31st Sunday in Ordinary Time

 

Dear Friends,

Veterans Day is coming up in a week! For over 100 years, we have remembered those who served our country in uniform on 11 November – first as Armistice Day, and then, since 1954 as Veterans Day. A few years ago, the Department of Veterans Affairs broadened that tradition of observance and appreciation to include both Veterans and Military Families for the entire month of November. Besides the annual rituals of remembering them with wreaths and visits to their tombs, many organizations celebrate this upcoming weekend honoring the veterans in various ways. Many popular restaurants and other retailers across the nation are giving them free meals, discounts, and other freebies Veterans Day. Some parishes plan to pray the Patriotic Rosary on Veterans Day.

In the context of yet another tragic mass shooting a week ago – this time in Lewiston, Maine – peace and prosperity in our nation is a matter of grave concern and consideration. Every solution that has been proposed will not make our nation safe and secure unless we give priority to spirituality and family life. The profiles of most shooters reveal emotional and mental issues arising from dysfunctional families and mental health. That’s all the more reason for us to listen to what our Church has been at pains to promote. These words of Pope Francis, delivered at various events, are worth remembering and practicing:

–          “The family is the foundation of co-existence and a remedy against social fragmentation.” 

–          “Every threat to the family is a threat to society itself. The future of humanity, as Saint John Paul II often said, passes through the family. So protect your families! Protect your families! See in them your country’s greatest treasure and nourish them always by prayer and the grace of the sacraments.”

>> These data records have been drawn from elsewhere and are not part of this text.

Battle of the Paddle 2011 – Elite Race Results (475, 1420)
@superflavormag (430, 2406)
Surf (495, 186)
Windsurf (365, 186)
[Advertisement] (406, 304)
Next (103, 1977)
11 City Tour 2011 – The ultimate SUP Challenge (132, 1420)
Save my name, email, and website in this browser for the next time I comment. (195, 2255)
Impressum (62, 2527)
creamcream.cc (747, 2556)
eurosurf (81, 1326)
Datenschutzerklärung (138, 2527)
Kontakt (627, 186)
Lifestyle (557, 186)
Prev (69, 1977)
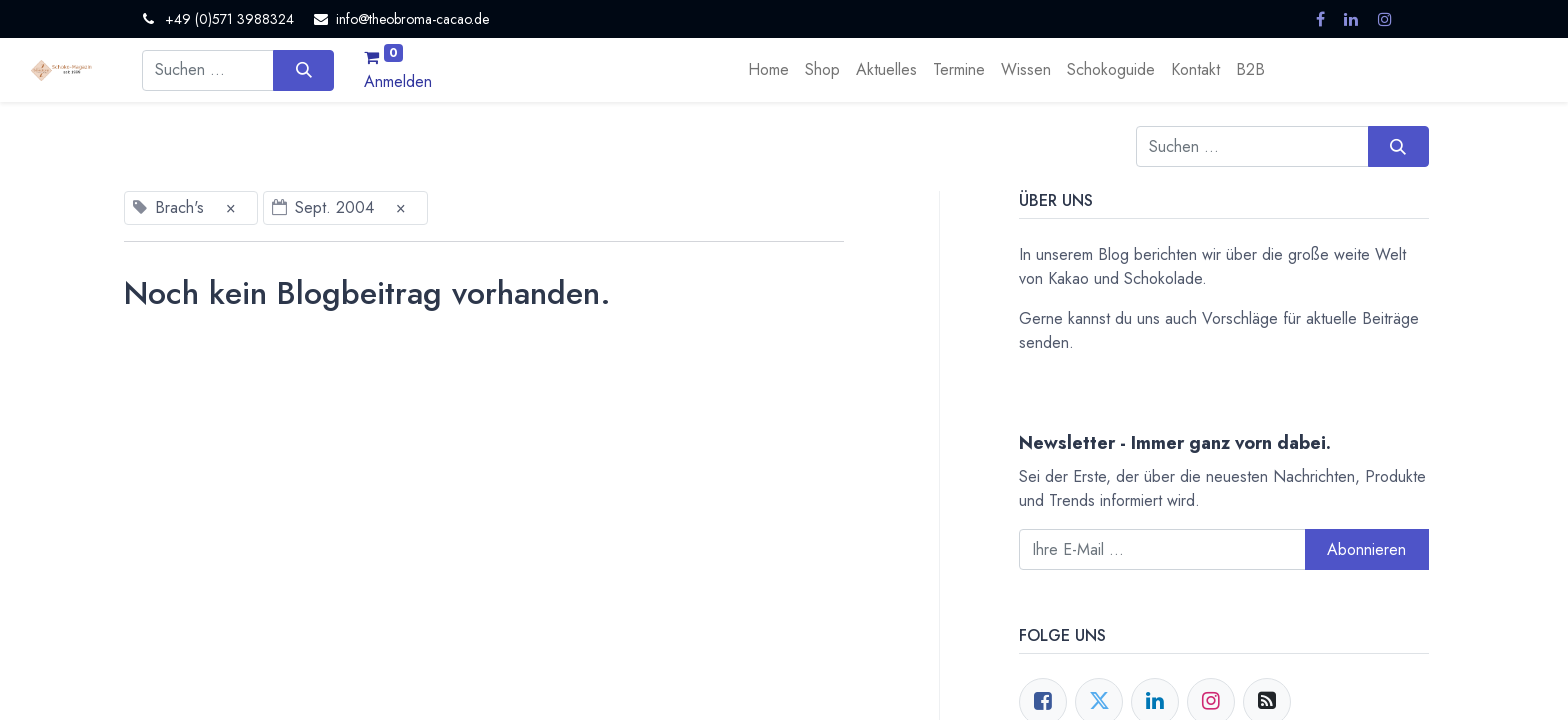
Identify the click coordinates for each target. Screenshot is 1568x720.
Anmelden (398, 81)
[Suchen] (303, 70)
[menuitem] (768, 70)
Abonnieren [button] (1366, 549)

–          “We need simplicity to pray as a family; it is very beautiful and a source of great strength!  And also praying for one another! The husband for his wife, the wife for her husband, both together for their children, the children for their grandparents….praying for each other.  This is what it means to pray in the family and it is what makes the family strong: daily prayer.”

–          “Living together is an art, a patient, beautiful, fascinating journey. This journey of every day has a few rules that can be summed up in three phrases which I have already repeated many times to families, and which you have already learned to use among yourselves: May I? Thank you, and I’m sorry.”

Let us speak about these to our family and thus help every member of our family connect with God and with one another.